In summary, a new ArN(H)C(=O)(CH₂)₃C(=O)OH derivative with Ar = 2,4-dichlorophenyl has been synthesized. X-ray crystallography shows a twist about the C(amide)–C(methylene) bond as well as between the Ar ring and amide group, and between the carboxylic acid residue and chain. In the crystal, supramolecular tapes mediated by carboxylic acid-O–H^…O(carbonyl) and amide-N–H^…O(amide) hydrogen bonding are prominent.

3. Materials and Methods

3.1. General Information

All standard chemicals and solvents were sourced from Macklin (Shanghai, China) and Sigma (Saint Louis, MO, USA) and used without further purification. The melting point was determined on a BioCote melting point apparatus (Staffordshire, UK). Elemental analyses were performed on a PerkinElmer CHNS 2400 instrument (Waltham, MA, USA). The FTIR spectrum was measured on a Thermo Nicolet-6700 spectrophotometer (Vienna, Austria) from 4000–450 cm⁻¹. The ¹H and ¹³C{¹H} NMR spectra were recorded in DMSO-d₆ solution on a Bruker Avance 500-MHz NMR (Billerica, MA, USA) spectrometer. The optical absorption spectrum was obtained from an acetonitrile solution (1.268 × 10⁻⁵ M) in the range 185–350 nm on a Shimadzu UV-3600 plus UV/VIS/NIR (Shimadzu Corporation, Kyoto Prefecture, Japan) spectrophotometer.
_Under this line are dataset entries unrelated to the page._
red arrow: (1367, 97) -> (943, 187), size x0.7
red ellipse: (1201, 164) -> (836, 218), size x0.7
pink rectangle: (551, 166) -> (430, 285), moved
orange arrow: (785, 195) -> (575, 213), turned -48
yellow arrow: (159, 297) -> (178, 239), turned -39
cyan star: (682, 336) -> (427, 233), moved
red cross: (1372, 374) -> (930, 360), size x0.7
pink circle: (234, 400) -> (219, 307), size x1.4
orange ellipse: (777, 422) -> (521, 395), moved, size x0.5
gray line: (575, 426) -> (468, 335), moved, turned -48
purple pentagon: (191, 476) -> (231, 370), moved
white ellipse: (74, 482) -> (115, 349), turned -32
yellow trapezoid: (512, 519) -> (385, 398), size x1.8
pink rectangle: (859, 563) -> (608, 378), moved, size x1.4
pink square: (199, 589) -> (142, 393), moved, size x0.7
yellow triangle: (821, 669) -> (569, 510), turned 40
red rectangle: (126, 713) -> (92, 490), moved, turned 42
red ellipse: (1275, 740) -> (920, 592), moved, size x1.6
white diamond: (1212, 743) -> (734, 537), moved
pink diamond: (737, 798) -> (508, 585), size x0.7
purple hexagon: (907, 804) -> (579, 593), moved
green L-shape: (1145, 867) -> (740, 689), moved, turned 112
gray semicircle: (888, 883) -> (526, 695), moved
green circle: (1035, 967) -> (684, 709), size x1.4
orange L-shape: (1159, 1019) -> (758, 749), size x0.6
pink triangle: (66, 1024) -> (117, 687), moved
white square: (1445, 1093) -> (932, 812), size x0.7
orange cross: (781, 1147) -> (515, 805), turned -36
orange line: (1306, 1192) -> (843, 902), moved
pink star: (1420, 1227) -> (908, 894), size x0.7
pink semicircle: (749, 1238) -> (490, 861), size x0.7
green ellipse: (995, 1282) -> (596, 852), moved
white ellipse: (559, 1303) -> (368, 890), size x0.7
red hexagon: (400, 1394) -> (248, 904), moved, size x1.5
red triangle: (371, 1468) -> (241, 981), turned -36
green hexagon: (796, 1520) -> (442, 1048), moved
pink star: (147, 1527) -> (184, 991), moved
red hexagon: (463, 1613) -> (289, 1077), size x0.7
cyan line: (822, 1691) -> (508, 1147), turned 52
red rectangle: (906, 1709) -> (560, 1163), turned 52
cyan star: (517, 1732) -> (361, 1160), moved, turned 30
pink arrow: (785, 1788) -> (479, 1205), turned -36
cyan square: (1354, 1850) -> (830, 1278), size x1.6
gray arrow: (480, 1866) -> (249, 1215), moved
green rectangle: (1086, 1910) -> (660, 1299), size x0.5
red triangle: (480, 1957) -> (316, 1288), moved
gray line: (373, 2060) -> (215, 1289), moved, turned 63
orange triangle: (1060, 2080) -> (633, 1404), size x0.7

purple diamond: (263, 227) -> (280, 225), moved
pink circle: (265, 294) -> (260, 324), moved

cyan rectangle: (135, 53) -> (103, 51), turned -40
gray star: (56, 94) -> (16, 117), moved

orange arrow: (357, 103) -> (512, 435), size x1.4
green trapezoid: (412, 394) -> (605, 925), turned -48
The GC-MS spectrum was obtained using a Thermo Scientific TRACE™ 1310 Gas Chromatograph and Thermo Scientific ISQ™ Series Quadrupole GC-MS (Waltham, MA, USA) with conditions: carrier gas: helium; column gas flow: 1.2 mL/s; constant flow; injection mode: splitless injection; column: Agilent HP 5MS, (30 m × 0.25 mm × 25 µm); inlet temp.: 270 °C; oven temperature program: 40 °C (1 min) at 10 °C/min to 300 °C (7 min); transfer line temp.: 300 °C; solvent delay: 2.5 min; ionization energy: 70 eV; ion source temp.: 230 °C; mass range: 35–550 amu, scan rate: 3 scan/s; software: Xcalibur.

3.2. Synthesis and Characterization of (1)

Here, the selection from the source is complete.